— TASK INSTRUCTIONS —
Only one stretch of the data below is needed. Output the lines from the one with "installera en vägghängd" up to and including the one with "ha en klar plan", exactly as they stand.
——
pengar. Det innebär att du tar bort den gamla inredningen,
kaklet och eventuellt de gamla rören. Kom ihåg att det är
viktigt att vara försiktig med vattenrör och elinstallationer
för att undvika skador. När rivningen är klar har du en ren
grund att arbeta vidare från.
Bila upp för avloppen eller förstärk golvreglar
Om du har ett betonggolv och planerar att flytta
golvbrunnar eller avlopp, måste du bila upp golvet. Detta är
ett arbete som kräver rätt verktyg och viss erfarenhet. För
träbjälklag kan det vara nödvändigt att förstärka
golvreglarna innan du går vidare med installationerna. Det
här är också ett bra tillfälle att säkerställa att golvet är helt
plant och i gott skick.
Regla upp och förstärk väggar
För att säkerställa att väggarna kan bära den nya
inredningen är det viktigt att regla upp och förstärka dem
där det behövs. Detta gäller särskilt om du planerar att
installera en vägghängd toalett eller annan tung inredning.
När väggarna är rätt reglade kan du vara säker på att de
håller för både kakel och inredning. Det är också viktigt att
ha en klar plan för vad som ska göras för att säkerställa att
——
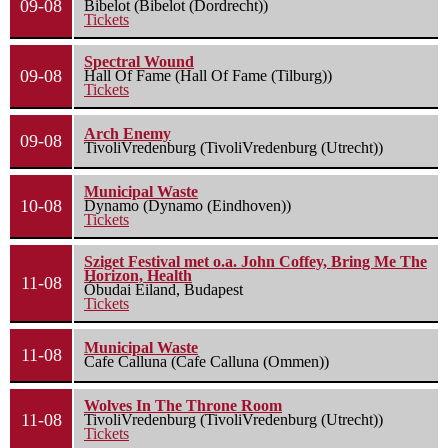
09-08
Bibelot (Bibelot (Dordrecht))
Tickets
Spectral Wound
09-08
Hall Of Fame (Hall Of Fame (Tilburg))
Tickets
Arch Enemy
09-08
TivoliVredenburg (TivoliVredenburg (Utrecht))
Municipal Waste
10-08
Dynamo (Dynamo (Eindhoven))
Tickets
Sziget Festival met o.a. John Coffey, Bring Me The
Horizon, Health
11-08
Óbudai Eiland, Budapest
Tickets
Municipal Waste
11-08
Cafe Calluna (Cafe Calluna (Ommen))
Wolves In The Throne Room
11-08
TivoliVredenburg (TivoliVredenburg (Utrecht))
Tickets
——
— RESPONSE —
installera en vägghängd toalett eller annan tung inredning.
När väggarna är rätt reglade kan du vara säker på att de
håller för både kakel och inredning. Det är också viktigt att
ha en klar plan för vad som ska göras för att säkerställa att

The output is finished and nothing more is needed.